Reading this passage, it is difficult to understand what BC is talking about. The above conditions could be applied to very limited imperialist adventure, such as the various raids and expeditions the west has carried out in the Middle east, though even these actions have to be accompanied by intense ideological campaigns to dull the proletariat’s awareness of what is being done. But we are talking not about limited or local actions, but a world war, a third world war in a century whose wars have been ever-more global – embracing the entire planet – and total – demanding the active cooperation and mobilisation of the entire population. Is BC seriously suggesting that World War 3 could be fought with professional armies on some ‘distant’ battlefield, and that the accompanying ‘intersection’ of the civil and military sectors would not involve imposing the most monstrous sacrifices on the entire working population? With such a gentlemanly vision of world war, it’s not surprising that BC can still talk hopefully about the proletarian revolution achieving its victory during and even after the next global conflict! Or else, by the increased “technical means” and “tempo” of modern warfare, BC means that World War 3 will begin straight away as a push-button affair. But if this is the case, then it makes no sense to talk about the victory either of one bourgeois camp or the proletariat, since the entire world would have been reduced to rubble.

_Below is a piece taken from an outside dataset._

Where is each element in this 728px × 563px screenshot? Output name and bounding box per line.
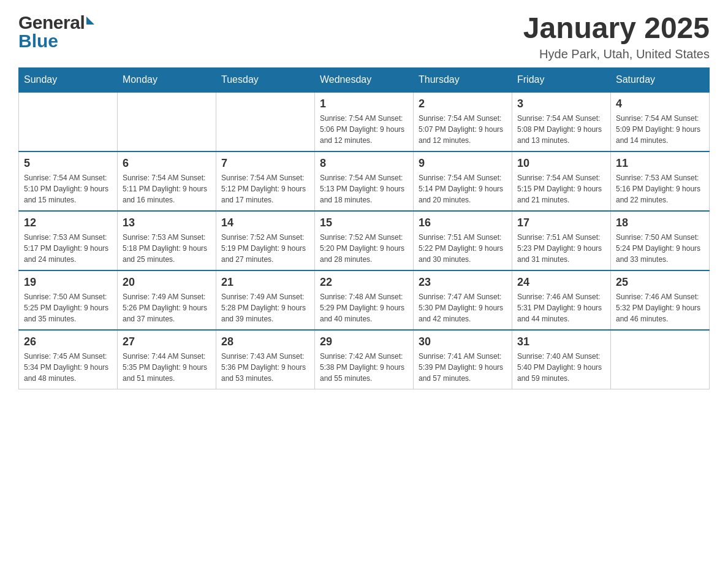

In fact, it is practically certain that a third world war would rapidly escalate into a nuclear holocaust – which is a good reason for not talking glibly about the proletarian revolution arising during or after the next war. But we agree that “every bourgeoisie enters a war thinking of victory.” This is why the bourgeoisie doesn’t want to plunge straight into a nuclear war, why it is spending billions searching for ways of winning the war without annihilating everything in the process. The ruling class also knows what the main stakes of the next war would be: the industrial heartlands of Europe. And it is certainly intelligent enough to recognise that for the west to occupy eastern Europe, or for Russia to seize the fleshpots of western Europe, there would have to be a total involvement and mobilisation of the proletarian masses, whether at the military fronts or at the point of production, and particularly in Europe itself. But for this to be a possibility, the bourgeoisie would first have to have ensured not only the “passivity” of the working class, but its active adherence to the war-ideologies of its exploiters. And this is precisely what the bourgeoisie cannot ensure today.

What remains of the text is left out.